Perhaps not shockingly, many of the Democrats who voted for the bill that will benefit banks both large and small received considerable campaign donations from the financial sector. According to an analysis by campaign finance reporter Donny Shaw, Senate Democrats, 16 of whom voted for their own version of the bill, on average received more than four times as much money from commercial banks than Democrats who voted against the bill.
That trend also carried for the House Democrats who backed the bank deregulation bill on Tuesday, as Shaw writes:
According to my analysis of campaign contributions in the current election cycle, Democrats in the House that voted for the bill received, on average, a little more than $20,200 from the commercial banking industry. The Democrats that voted against it received just about $7,200 from the industry, on average.

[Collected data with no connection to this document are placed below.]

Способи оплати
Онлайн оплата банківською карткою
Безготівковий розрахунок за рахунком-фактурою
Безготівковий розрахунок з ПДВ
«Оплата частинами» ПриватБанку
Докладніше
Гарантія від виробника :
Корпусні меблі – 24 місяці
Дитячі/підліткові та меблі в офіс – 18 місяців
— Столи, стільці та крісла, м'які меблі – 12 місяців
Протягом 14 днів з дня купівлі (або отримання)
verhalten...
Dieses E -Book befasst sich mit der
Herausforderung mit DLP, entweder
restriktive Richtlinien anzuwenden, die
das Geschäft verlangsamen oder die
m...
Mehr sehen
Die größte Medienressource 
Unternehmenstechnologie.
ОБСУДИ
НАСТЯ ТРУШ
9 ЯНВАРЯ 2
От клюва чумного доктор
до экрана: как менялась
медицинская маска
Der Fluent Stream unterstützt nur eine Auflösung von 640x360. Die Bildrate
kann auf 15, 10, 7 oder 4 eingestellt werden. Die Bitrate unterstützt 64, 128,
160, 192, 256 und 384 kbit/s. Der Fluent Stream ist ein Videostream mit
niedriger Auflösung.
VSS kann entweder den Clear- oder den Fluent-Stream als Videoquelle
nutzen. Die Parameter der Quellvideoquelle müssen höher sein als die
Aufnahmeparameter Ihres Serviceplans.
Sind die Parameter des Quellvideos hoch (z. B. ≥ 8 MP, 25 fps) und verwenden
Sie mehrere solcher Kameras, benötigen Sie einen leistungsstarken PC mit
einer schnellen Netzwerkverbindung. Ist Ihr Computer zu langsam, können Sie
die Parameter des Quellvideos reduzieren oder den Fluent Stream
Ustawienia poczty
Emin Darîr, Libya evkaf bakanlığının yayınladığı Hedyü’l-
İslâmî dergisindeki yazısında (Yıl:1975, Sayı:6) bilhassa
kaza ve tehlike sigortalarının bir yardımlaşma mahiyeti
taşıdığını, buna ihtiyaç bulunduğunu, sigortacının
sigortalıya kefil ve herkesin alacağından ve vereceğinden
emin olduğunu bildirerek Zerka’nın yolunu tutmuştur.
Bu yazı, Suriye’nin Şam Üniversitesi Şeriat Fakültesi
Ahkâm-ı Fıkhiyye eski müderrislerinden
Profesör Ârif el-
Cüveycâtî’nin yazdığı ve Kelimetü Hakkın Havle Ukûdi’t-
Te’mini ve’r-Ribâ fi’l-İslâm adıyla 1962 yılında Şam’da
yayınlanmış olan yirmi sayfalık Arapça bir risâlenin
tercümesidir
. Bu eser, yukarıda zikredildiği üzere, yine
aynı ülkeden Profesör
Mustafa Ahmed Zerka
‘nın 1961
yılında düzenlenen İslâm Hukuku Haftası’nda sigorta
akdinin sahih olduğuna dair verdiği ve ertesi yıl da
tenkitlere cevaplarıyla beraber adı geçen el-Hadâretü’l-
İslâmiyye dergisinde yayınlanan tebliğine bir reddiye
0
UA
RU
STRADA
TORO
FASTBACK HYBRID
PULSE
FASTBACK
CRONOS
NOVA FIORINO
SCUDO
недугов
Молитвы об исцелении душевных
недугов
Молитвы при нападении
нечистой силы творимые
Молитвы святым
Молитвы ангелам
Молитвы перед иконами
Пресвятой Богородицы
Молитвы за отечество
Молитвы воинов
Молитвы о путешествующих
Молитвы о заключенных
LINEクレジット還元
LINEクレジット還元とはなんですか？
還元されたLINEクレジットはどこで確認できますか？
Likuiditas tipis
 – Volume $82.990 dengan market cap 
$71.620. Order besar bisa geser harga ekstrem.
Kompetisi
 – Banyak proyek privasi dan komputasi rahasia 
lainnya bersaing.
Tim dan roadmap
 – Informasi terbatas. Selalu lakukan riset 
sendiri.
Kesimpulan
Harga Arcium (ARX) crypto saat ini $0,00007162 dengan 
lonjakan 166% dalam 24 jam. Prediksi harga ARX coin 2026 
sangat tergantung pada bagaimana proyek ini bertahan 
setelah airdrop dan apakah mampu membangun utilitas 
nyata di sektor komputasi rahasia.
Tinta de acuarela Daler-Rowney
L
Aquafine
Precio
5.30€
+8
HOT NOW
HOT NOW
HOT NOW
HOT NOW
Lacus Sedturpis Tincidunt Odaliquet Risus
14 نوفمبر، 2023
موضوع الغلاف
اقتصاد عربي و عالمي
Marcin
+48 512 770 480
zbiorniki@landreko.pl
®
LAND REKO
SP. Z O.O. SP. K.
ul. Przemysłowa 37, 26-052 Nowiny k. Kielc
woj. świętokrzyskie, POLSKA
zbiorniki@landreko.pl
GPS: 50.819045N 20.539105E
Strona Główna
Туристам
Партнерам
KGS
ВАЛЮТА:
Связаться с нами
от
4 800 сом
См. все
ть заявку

Two House Democrats stand out for having taken especially large sums from the banks this cycle — Krysten Sinema ($115,472) and David Scott ($70,750) — and both voted for the bill.
Sinema has received donations from PACs of banks that will be deregulated under the bill and trade groups that lobby for them, including the Mortgage Bankers Association ($15,000), Synchrony Financial ($10,000), American Bankers Association ($10,000), and Consumer Banker Association ($7,500). David Scott has also received contributions from banks that will benefit, including Credit Suisse ($10,000), Regions Financial ($10,000), SunTrust Banks ($10,000), UBS ($7,500), Barclays ($5,500), and more.
All told, Sinema received more than $1 million from donors in the financial sector during the 2016 election cycle. Last month, she also voted to weaken the Volcker Rule, which prohibited banks from making speculative investments using their customers’ money. (Splinter has reached out to Sinema’s office for comment. We’ll update this post if we hear back.) Democrats who supported this spring’s slate of bank deregulation bills have argued that they will provide relief to smaller “community banks,” while keeping regulations on larger Wall Street banks in place—claims have not held up very well under scrutiny.
On the flip side, some House Democrats who received significant donations from the financial sector voted against the bill. New York Representative Carolyn Maloney, who represents parts of Manhattan and Queens in Congress, received $46,900 from the commercial banking industry this election cycle. She voted against the bill on Tuesday—a decision perhaps influenced by the fact that she is facing a competitive primary challenge from Suraj Patel.
As long as Citizens United remains the law of the land—and until Democratic voters successfully scare their representatives into shifting further left—this is exactly the type of governance we can expect.